# Securing an apartment with no Canadian Credit History



## lustique (Jun 5, 2008)

Hi guys,

Just wondering if you can help out - I'm sure this is a common problem among expats in Canada.

I've finally obtained a permanent job which I've started last Monday and so can satisfy the job requirement in obtaining my own apartment. However, many still ask for a credit report in which I don't have any credit history in Canada. 

I have yet been able to obtain a Credit Card, because I hadn't had a job til now and even that I'm still awaiting approval with a bank I just inquired with. 

How else may I be able to obtain my own apartment without a credit history? Is it possible? 
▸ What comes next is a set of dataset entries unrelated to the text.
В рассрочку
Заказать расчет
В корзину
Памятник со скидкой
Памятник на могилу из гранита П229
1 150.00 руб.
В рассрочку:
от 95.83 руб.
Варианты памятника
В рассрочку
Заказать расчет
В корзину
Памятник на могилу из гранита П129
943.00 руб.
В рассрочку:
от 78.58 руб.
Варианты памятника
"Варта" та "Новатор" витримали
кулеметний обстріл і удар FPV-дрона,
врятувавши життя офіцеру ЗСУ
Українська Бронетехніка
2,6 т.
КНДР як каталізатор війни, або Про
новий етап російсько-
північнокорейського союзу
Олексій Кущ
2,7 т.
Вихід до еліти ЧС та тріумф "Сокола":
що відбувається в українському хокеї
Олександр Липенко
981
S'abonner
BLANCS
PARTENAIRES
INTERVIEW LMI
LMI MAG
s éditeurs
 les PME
Would appreciate all your suggestions!! 

Thanks!


----------



## nmreich (Feb 16, 2009)

lustique said:


> Hi guys,
> 
> Just wondering if you can help out - I'm sure this is a common problem among expats in Canada.
> 
> ...


I recently rented a house in Waterloo, Ontario with no credit report. The property manager is just a one person company and she didn't do much "due diligence" on me. For example I told her how much money I have in my Canadian bank and she said "Ok, you're fine". I didn't have to give her a bank statement or anything like that. However, she does require all 12 months of rent cheques pre-dated for each month - but since I don't have any cheques at the moment (starter cheques only), I'm paying month-to-month. I don't have a job in Canada yet though. 
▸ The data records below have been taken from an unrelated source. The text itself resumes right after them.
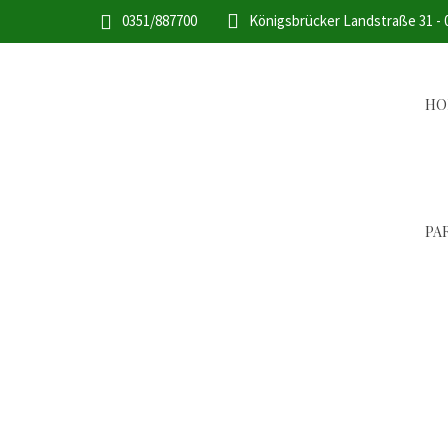
0351/887700
Königsbrücker Landstraße 31 -
HO
PA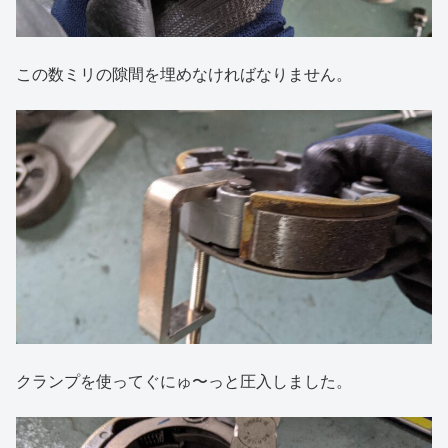
この数ミリの隙間を埋めなければなりません。
クランプを使ってぐにゅ〜っと圧入しました。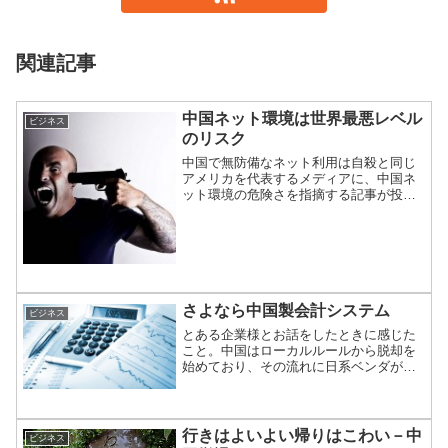
関連記事
中国ネット環境は世界最悪レベル
ビジネス
のリスク
中国で無防備なネット利用は自殺と同じ
アメリカを代表するメディアに、中国ネ
ット環境の危険さを指摘する記事が投稿
されている。同記事では、中国で対策を
しないまま、ネットを利用することの危
険性を強く指摘する。詳細を見ていこ
う。
さよなら中国製会計システム
ビジネス
とある企業様とお話をしたときに感じた
こと。中国はローカルルールから脱却を
始めており、その流れに日系ベンダが追
いついていないということ。
行きはよいよい帰りはこわい－中
ビジネス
So all that to say... if they are hard-balling you, then shop around for different property managers. It also may depend where you are looking; for example Waterloo is a small city compared to Toronto or Vancouver and small cities may be easier.


----------



## Newbie_Can_USA (Jan 17, 2009)

Lustique,

Not sure how you are searching but I think the key is to establish a rapport and some form of communication with the landlord. I think individual owners would be more flexible Vs. companies that are in the business of renting apartments. Sites id look for individuals that rent their apartments are: 
viewit.ca
craigslist.org

Shoot back with any questions. I arrived here a month back, dont have a CDN credit card (have a US one that I still use) and dont have a D. License, no job yet, zero credit history as they dont look at the US credit bureaus in most cases but (touchwood) I have been able to rent an apartment. My bank has applied for a cr card for me but its in the process as well.

Some may require you to pay an additional security deposit since you dont have a credit history (refundable id say).


----------



## lustique (Jun 5, 2008)

Thanks guys for your help!! I'll just keep on searching and hopefully I can find someone who I can gain trust with.

It turns out I wasn't even able to get a bank account at HSBC because I need a credit history! Weird?? Sigh, very painstaking..


----------



## Newbie_Can_USA (Jan 17, 2009)

Thats funny. I was able to open my account without a credit history (with BMO). I also applied for a credit card by putting 125% cash as collateral. They told me that theyd release the collateral after 6 months depending on the activity and performance of payments etc. 

Try BMO. I can ask the person I am dealing with if you are in Toronto so you can maybe get a contact that can help you.

Good Luck.

P.S. I do have a minimum 7 day hold for any checks written on my account and a 30 day hold for any US denominated checks which in todays world is a REALLY LONG time for a hold. But it is what it is.


----------



## lustique (Jun 5, 2008)

Thanks! Alright, I'll try BMO. I went with HSBC because I work in the building! 

Man, I hate those holds. I have that 7-day hold with my PC Financial account on any deposits I make, but then I also have a $200/day limit... Very annoying. 

Thank you!


----------